[DIRECTIONS]: If a record holds a picture, omit the picture, but copy everything else below exactly.
== Segment start ==
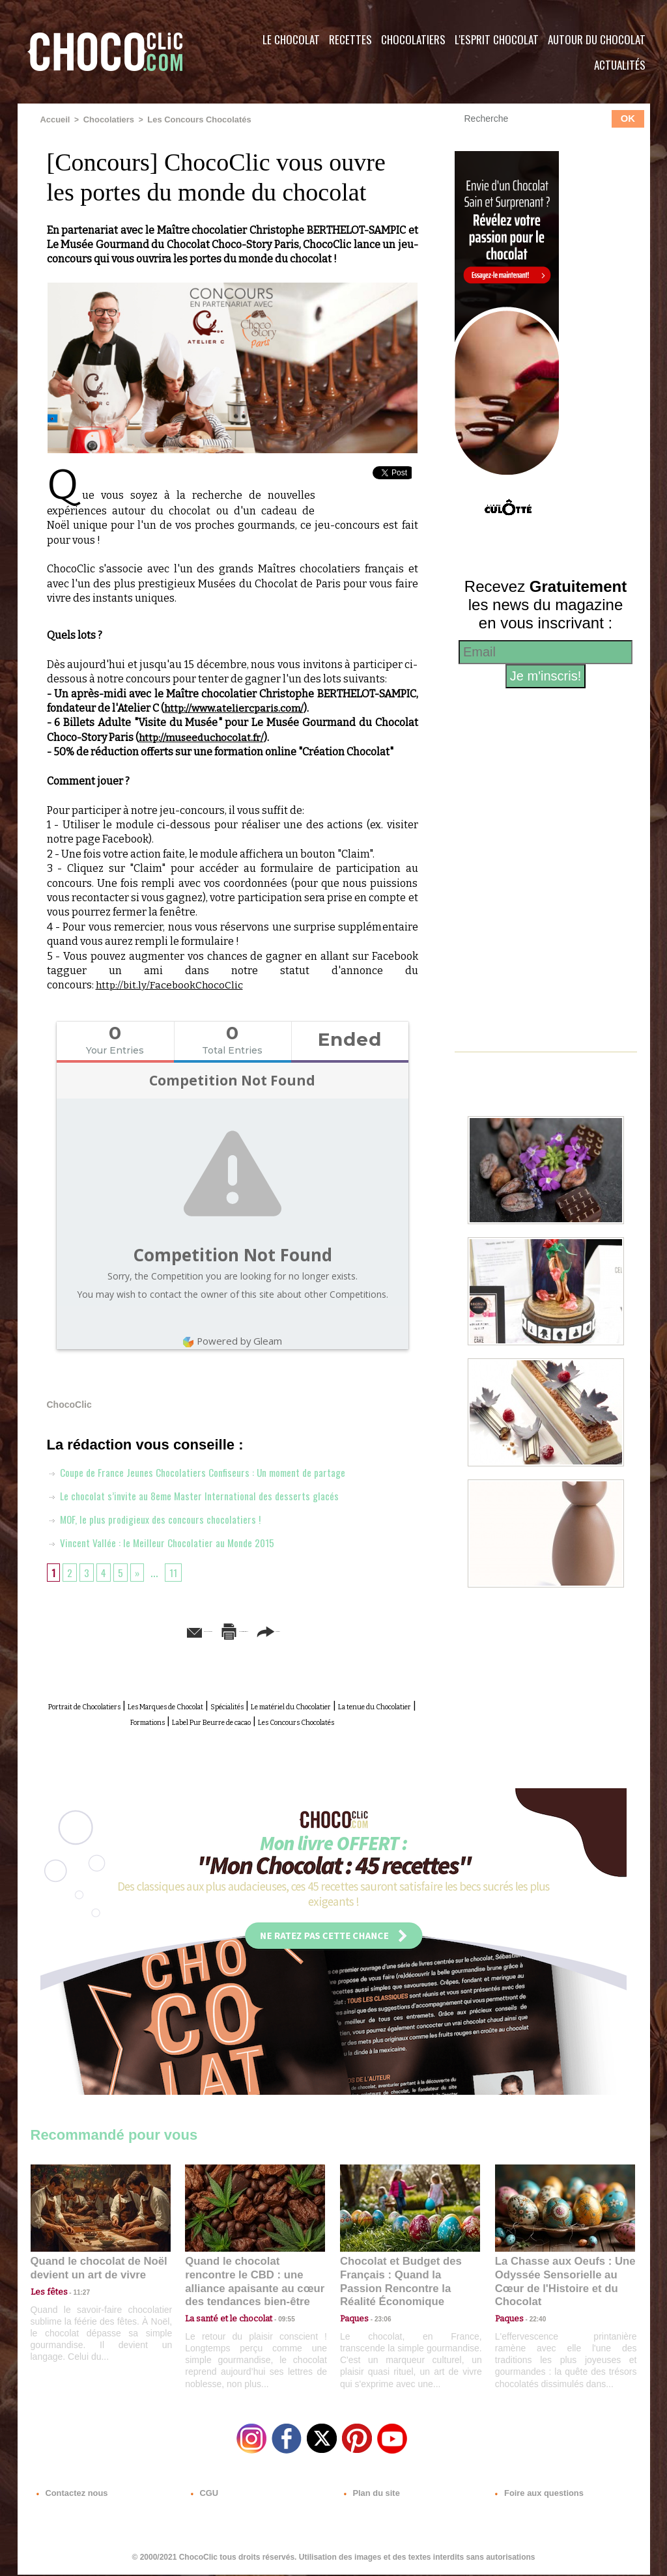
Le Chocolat (291, 39)
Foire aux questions (534, 2497)
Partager (352, 1629)
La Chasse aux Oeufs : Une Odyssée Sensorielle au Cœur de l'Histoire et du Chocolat (559, 2285)
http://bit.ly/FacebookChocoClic (171, 984)
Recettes (350, 39)
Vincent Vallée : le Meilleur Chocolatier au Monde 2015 (172, 1541)
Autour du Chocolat (597, 39)
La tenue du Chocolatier (188, 1719)
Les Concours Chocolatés (190, 119)
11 (178, 1571)
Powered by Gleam (232, 1340)
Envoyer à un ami (132, 1629)
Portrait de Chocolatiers (106, 1704)
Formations (281, 1719)
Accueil (54, 119)
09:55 (276, 2313)
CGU (204, 2497)
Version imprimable (252, 1629)
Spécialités (326, 1704)
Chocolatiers (413, 39)
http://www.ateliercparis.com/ (236, 707)
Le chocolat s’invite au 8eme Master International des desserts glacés (207, 1494)
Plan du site (370, 2497)
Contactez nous (70, 2497)
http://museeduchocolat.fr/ (203, 736)
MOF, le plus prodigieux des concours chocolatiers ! (164, 1517)
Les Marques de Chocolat (231, 1704)
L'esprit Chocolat (497, 39)
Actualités (620, 65)
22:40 (533, 2313)
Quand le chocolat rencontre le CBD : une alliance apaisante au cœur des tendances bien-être (254, 2285)
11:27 (74, 2300)
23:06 (378, 2326)
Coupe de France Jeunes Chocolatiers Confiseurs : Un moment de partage (213, 1471)
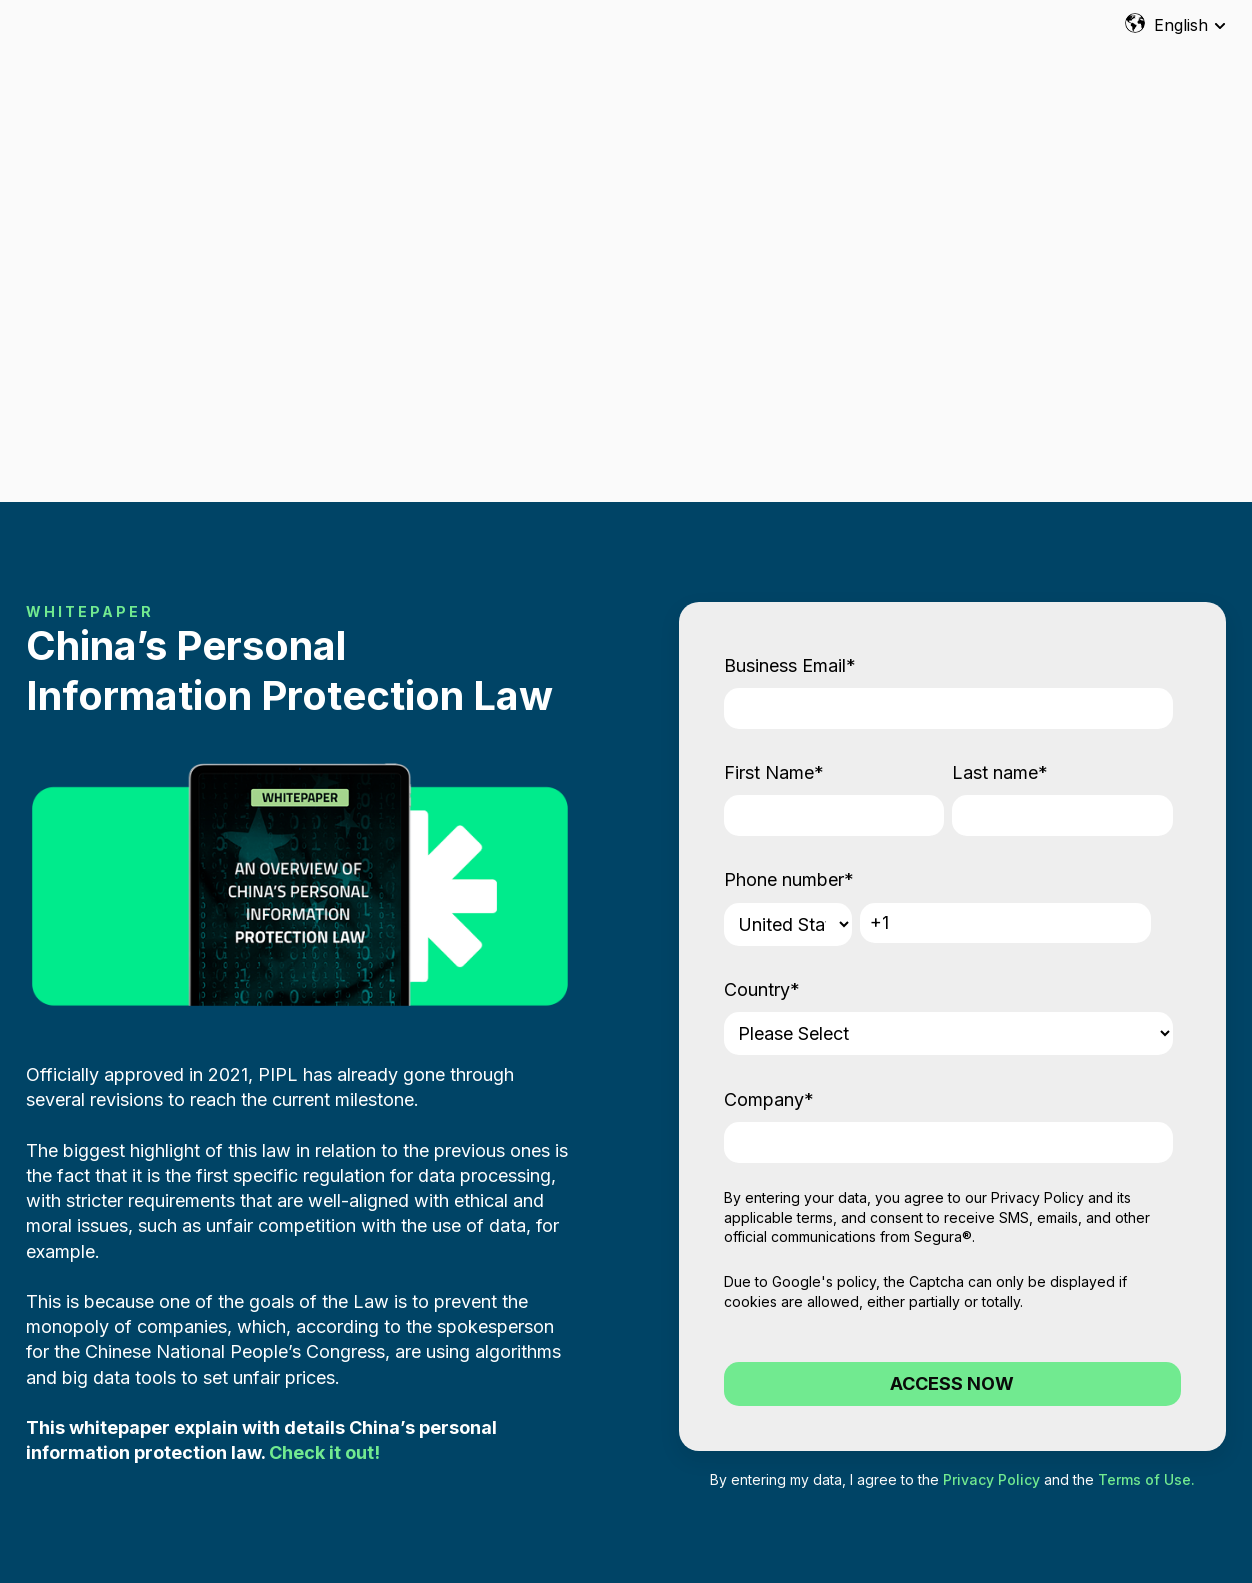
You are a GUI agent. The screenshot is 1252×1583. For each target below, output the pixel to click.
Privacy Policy (1037, 957)
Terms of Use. (1146, 1239)
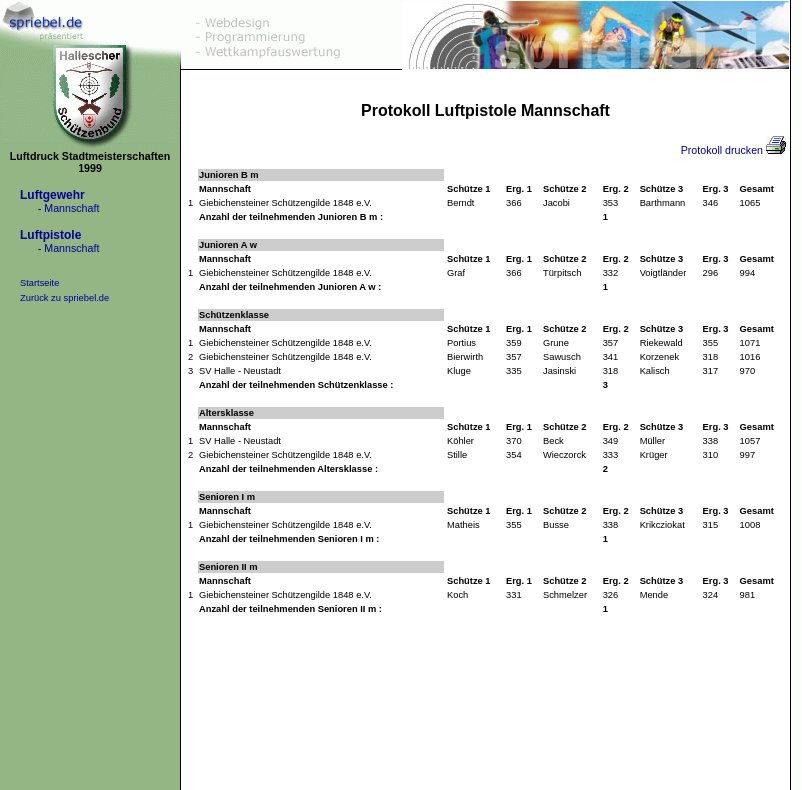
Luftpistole (50, 235)
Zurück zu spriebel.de (64, 298)
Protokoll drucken (733, 150)
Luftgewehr (52, 195)
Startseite (39, 283)
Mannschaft (71, 208)
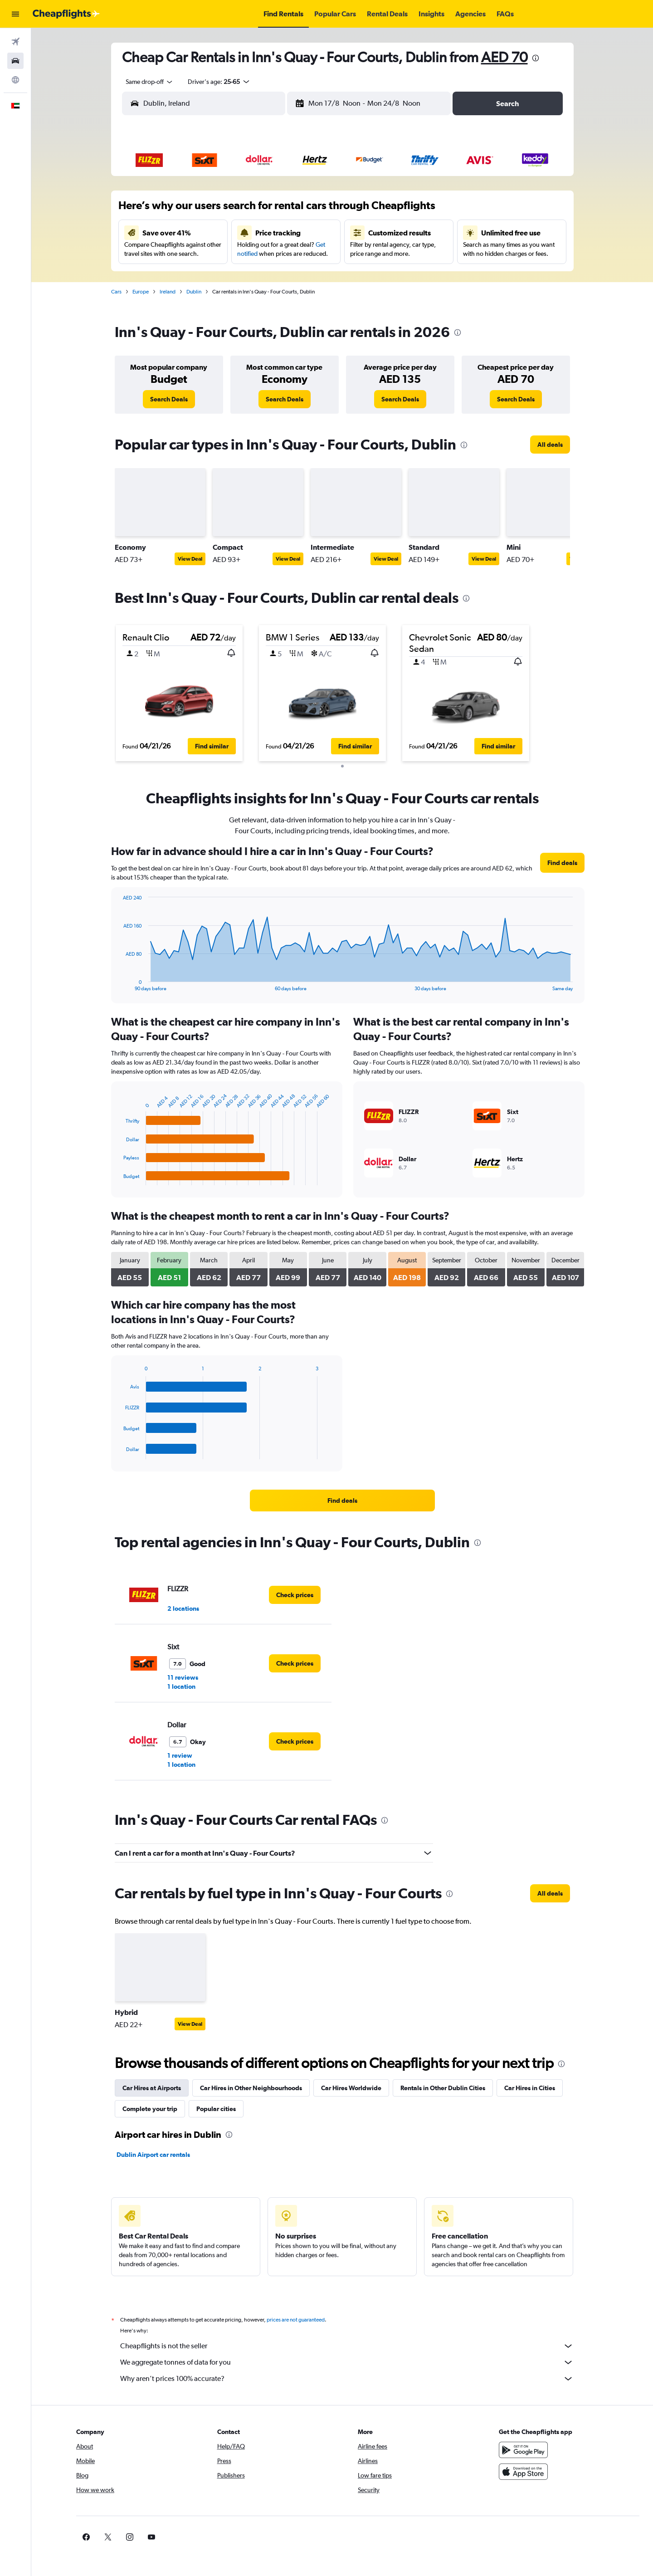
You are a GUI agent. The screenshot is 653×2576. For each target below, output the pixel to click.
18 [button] (225, 253)
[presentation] (535, 58)
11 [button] (224, 232)
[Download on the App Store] (523, 2469)
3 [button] (202, 210)
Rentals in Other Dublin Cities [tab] (442, 2085)
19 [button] (246, 253)
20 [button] (268, 253)
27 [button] (268, 275)
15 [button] (312, 232)
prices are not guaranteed (296, 2317)
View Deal (190, 559)
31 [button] (203, 297)
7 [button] (290, 210)
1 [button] (311, 188)
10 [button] (203, 232)
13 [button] (268, 232)
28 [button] (289, 275)
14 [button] (290, 232)
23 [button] (180, 275)
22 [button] (311, 253)
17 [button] (203, 253)
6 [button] (268, 210)
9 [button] (181, 232)
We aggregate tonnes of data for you (347, 2359)
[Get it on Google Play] (523, 2447)
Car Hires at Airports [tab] (151, 2085)
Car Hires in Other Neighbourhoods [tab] (251, 2085)
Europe (140, 291)
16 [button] (181, 253)
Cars (116, 291)
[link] (169, 399)
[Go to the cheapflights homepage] (66, 14)
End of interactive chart (118, 981)
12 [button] (246, 232)
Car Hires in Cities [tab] (529, 2085)
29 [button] (311, 275)
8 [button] (311, 210)
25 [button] (224, 275)
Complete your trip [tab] (149, 2106)
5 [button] (246, 210)
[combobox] (146, 81)
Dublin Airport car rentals (153, 2152)
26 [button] (246, 275)
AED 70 (504, 57)
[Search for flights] (15, 42)
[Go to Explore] (15, 80)
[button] (15, 14)
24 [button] (202, 275)
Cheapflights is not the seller (347, 2343)
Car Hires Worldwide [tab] (351, 2085)
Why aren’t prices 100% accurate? (347, 2376)
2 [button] (181, 210)
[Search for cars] (15, 61)
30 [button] (180, 297)
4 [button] (224, 210)
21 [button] (290, 253)
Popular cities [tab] (216, 2106)
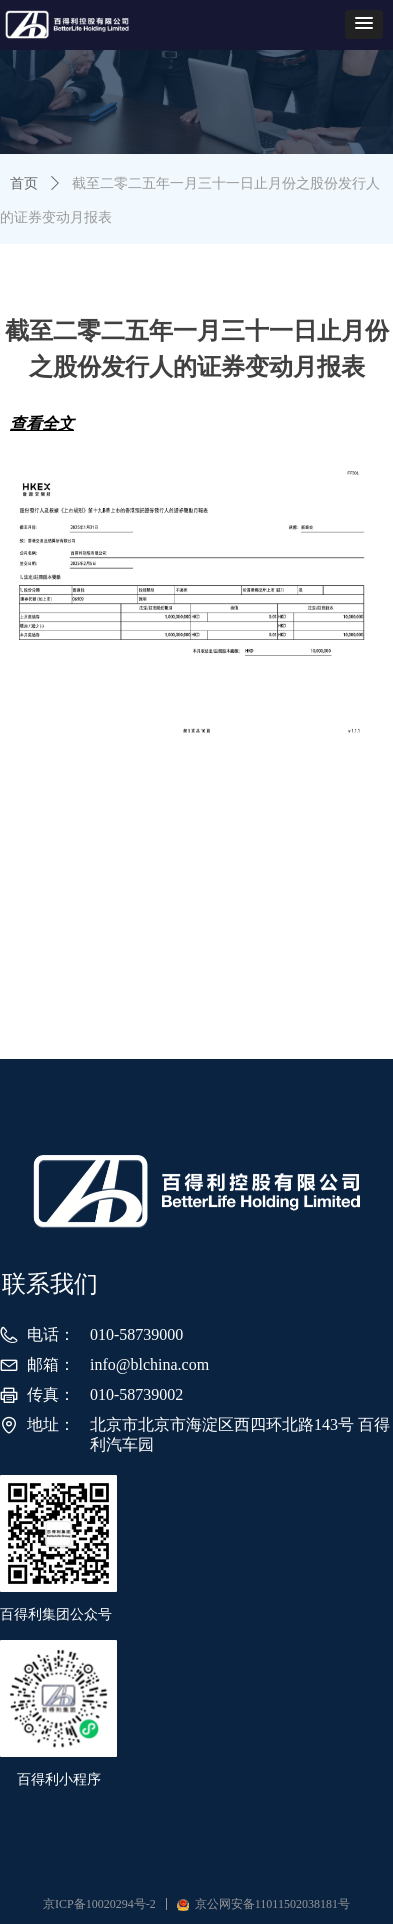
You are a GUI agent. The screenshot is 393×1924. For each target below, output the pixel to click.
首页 (24, 183)
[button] (364, 24)
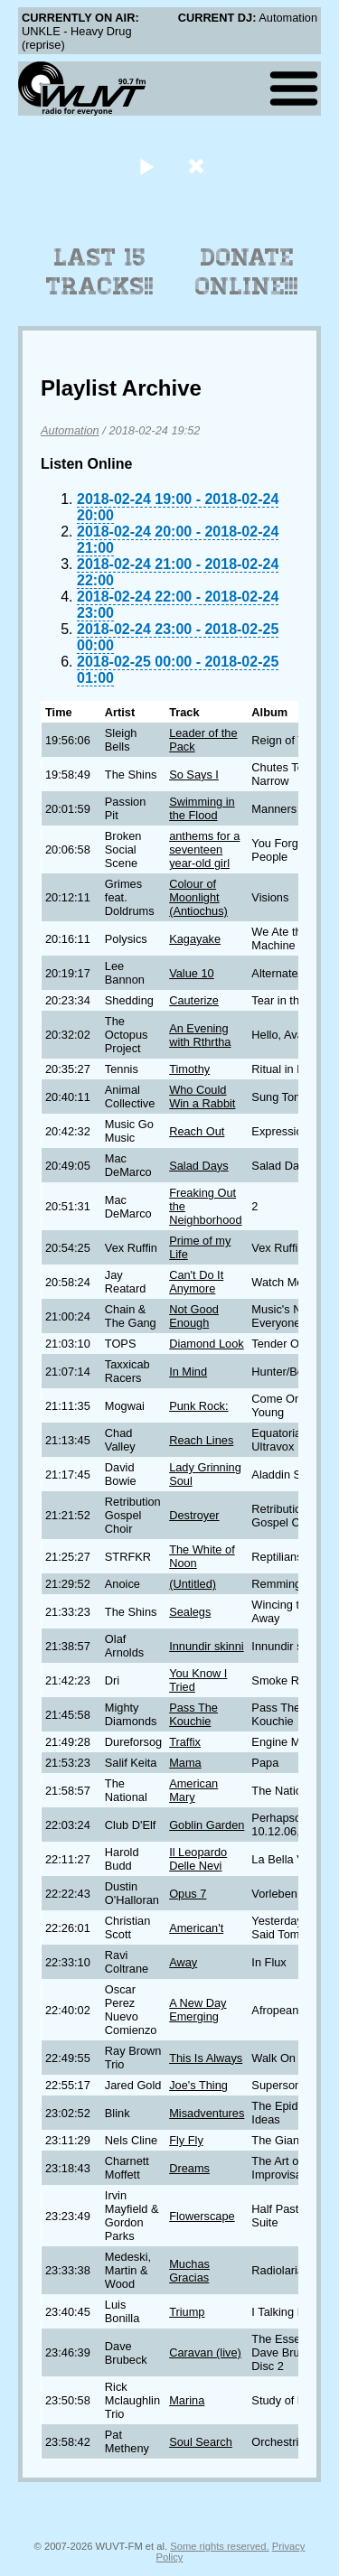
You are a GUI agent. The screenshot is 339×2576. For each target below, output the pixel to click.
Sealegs (190, 1612)
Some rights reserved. (219, 2546)
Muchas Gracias (189, 2270)
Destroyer (194, 1515)
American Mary (193, 1790)
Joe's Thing (198, 2085)
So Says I (194, 774)
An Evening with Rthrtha (200, 1035)
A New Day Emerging (197, 2009)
== Segment end ==
[WRITTEN SOLUTION]:
Le Chocolat (291, 39)
Foire aux questions (534, 2497)
Partager (352, 1629)
La Chasse aux Oeufs : Une Odyssée Sensorielle au Cœur de l'Histoire et du Chocolat (559, 2285)
http://bit.ly/FacebookChocoClic (171, 984)
Recettes (350, 39)
Vincent Vallée : le Meilleur Chocolatier au Monde 2015 (172, 1541)
Autour du Chocolat (597, 39)
La tenue du Chocolatier (188, 1719)
Les Concours Chocolatés (190, 119)
11 (178, 1571)
Powered by Gleam (232, 1340)
Envoyer à un ami (132, 1629)
Portrait de Chocolatiers (106, 1704)
Formations (281, 1719)
Accueil (54, 119)
09:55 (276, 2313)
CGU (204, 2497)
Version imprimable (252, 1629)
Spécialités (326, 1704)
Chocolatiers (413, 39)
http://www.ateliercparis.com/ (236, 707)
Le chocolat s’invite au 8eme Master International des desserts glacés (207, 1494)
Plan du site (370, 2497)
Contactez nous (70, 2497)
http://museeduchocolat.fr/ (203, 736)
MOF, le plus prodigieux des concours chocolatiers ! (164, 1517)
Les Marques de Chocolat (231, 1704)
L'esprit Chocolat (497, 39)
Actualités (620, 65)
22:40 (533, 2313)
Quand le chocolat rencontre le CBD : une alliance apaisante au cœur des tendances bien-être (254, 2285)
11:27 (74, 2300)
23:06 (378, 2326)
Coupe de France Jeunes Chocolatiers Confiseurs : Un moment de partage (213, 1471)
You are a GUI agent. The screenshot is 1252×1583. For each target below, output the pixel to click.
Privacy Policy (1037, 957)
Terms of Use. (1146, 1239)
Luftpistole (50, 235)
Zurück zu spriebel.de (64, 298)
Protokoll drucken (733, 150)
Luftgewehr (52, 195)
Startseite (39, 283)
Mannschaft (71, 208)
You are a GUI agent. The screenshot is 653×2576. For each target below, output the pixel to click.
18 [button] (225, 253)
[presentation] (535, 58)
11 [button] (224, 232)
[Download on the App Store] (523, 2469)
3 [button] (202, 210)
Rentals in Other Dublin Cities [tab] (442, 2085)
19 [button] (246, 253)
20 [button] (268, 253)
27 [button] (268, 275)
15 [button] (312, 232)
prices are not guaranteed (296, 2317)
View Deal (190, 559)
31 [button] (203, 297)
7 [button] (290, 210)
1 [button] (311, 188)
10 [button] (203, 232)
13 [button] (268, 232)
28 [button] (289, 275)
14 [button] (290, 232)
23 [button] (180, 275)
22 [button] (311, 253)
17 [button] (203, 253)
6 [button] (268, 210)
9 [button] (181, 232)
We aggregate tonnes of data for you (347, 2359)
[Get it on Google Play] (523, 2447)
Car Hires at Airports [tab] (151, 2085)
Car Hires in Other Neighbourhoods [tab] (251, 2085)
Europe (140, 291)
16 [button] (181, 253)
Cars (116, 291)
[link] (169, 399)
[Go to the cheapflights homepage] (66, 14)
End of interactive chart (118, 981)
12 [button] (246, 232)
Car Hires in Cities [tab] (529, 2085)
29 [button] (311, 275)
8 [button] (311, 210)
25 [button] (224, 275)
Complete your trip [tab] (149, 2106)
5 [button] (246, 210)
[combobox] (146, 81)
Dublin Airport car rentals (153, 2152)
26 [button] (246, 275)
AED 70 (504, 57)
[Search for flights] (15, 42)
[Go to Explore] (15, 80)
[button] (15, 14)
24 [button] (202, 275)
Cheapflights is not the seller (347, 2343)
Car Hires Worldwide [tab] (351, 2085)
Why aren’t prices 100% accurate? (347, 2376)
2 [button] (181, 210)
[Search for cars] (15, 61)
30 [button] (180, 297)
4 [button] (224, 210)
21 [button] (290, 253)
Popular cities [tab] (216, 2106)
You are a GUI agent. The screenshot is 393×1924. For each target below, output the pixel to click.
首页 (24, 183)
[button] (364, 24)
You are a GUI agent. The screenshot is 339×2576. For each target below, output the pixel to click.
Sealegs (190, 1612)
Some rights reserved. (219, 2546)
Muchas Gracias (189, 2270)
Destroyer (194, 1515)
American Mary (193, 1790)
Joe's Thing (198, 2085)
So Says I (194, 774)
An Evening with Rthrtha (200, 1035)
A New Day Emerging (197, 2009)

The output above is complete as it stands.